> **Exercise requirements**
Return all of the lines below exactly as they are.
Dataset entries below:
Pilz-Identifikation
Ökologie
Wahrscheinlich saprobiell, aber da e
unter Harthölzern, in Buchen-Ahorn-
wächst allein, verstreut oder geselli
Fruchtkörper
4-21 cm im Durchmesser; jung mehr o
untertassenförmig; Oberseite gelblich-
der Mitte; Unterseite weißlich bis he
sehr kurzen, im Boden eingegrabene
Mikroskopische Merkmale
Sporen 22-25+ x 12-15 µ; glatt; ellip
End of Dataset entries.
> **Output for this exercise**
Pilz-Identifikation
Ökologie
Wahrscheinlich saprobiell, aber da e
unter Harthölzern, in Buchen-Ahorn-
wächst allein, verstreut oder geselli
Fruchtkörper
4-21 cm im Durchmesser; jung mehr o
untertassenförmig; Oberseite gelblich-
der Mitte; Unterseite weißlich bis he
sehr kurzen, im Boden eingegrabene
Mikroskopische Merkmale
Sporen 22-25+ x 12-15 µ; glatt; ellip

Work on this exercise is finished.